Most of Oklahoma, particularly in the wheat belt, has received significant rain recently, and wheat planting likely will accelerate into early October. Subsoil moisture is generally good, and established wheat should develop rapidly.
Wheat still is mostly on track for a normal beginning to wheat grazing in late November to early December, he said.
STOCKER PRICES DOWN
Stocker cattle prices in Oklahoma decreased only slightly through September, showing a less-than-seasonal price decline, Peel said. Prices have been variable from week to week with fluctuating weather conditions and futures market volatility.
September prices for stocker steers and heifers averaged 14% to 18% higher than last year despite a 20% increase in feeder cattle auction volume compared to one year ago, he said. It certainly appears that stocker demand remains strong.
The abundance of available pasture and hay, likely has supported stocker demand with continued expectations of good wheat grazing yet to come, Peel said. It appears that significant numbers of stockers are being received and started in a variety of backgrounding programs in anticipation of winter pasture.
Stocker prices may weaken seasonally with the biggest calf runs expected in the next month to six weeks but the seasonal declines may be less than typical with continued strong stocker demand, he added.
A strong rally in feeder futures since late August offers improved winter stocker profit potential. At current levels, Mar futures would allow a 750-pound steer to be priced at roughly $150 per cwt in Oklahoma.

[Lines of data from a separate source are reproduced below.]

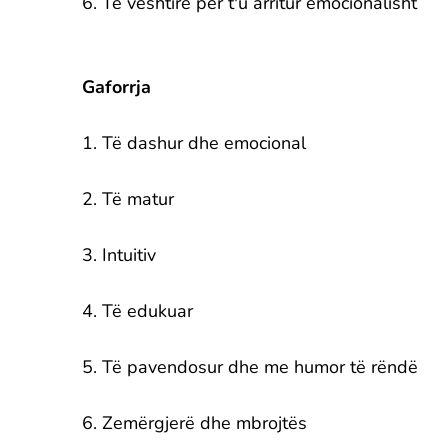
6. Të vështirë për t'u arritur emocionalisht
Gaforrja
1. Të dashur dhe emocional
2. Të matur
3. Intuitiv
4. Të edukuar
5. Të pavendosur dhe me humor të rëndë
6. Zemërgjerë dhe mbrojtës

A 475-pound steer at today’s prices, would have a March 1 breakeven of $130-$137 per cwt at 750 pounds depending on pasture and other costs. Such opportunities to price in winter stocker margins are rare and generally fleeting.
Frankly, it is hard to justify current feeder futures prices for the spring based on cattle market fundamentals, but speculative moves in futures are wildly unpredictable.
Producers should act promptly if these futures price levels are attractive, Peel said.
While no major cattle market weakness is foreseeable at this time, general expectations are for modestly lower cattle prices in 2018 on continued growth in cattle supplies and beef production.
There clearly is more downside risk than upside potential from current levels.
CATTLE, BEEF RECAP
No cattle sold Wednesday on the Livestock Exchange video auction.
Cash trade was reported late last week at $107 to $108 per cwt on a live basis, steady to $1 lower than the bulk of last week’s action. Sales in dressed markets were reported at $172, steady to up $2.
The USDA’s choice cutout Monday was up $0.60 per cwt at $197.22, while select was off $0.22 at $188.28. The choice/select spread widened to $8.94 from $8.12 with 73 loads of fabricated product sold into the spot market.
The CME Feeder Cattle index for the seven days ended Friday was $154.30 per cwt, up $1.34. This compares with Monday’s Oct settlement of $150.35, down $1.87.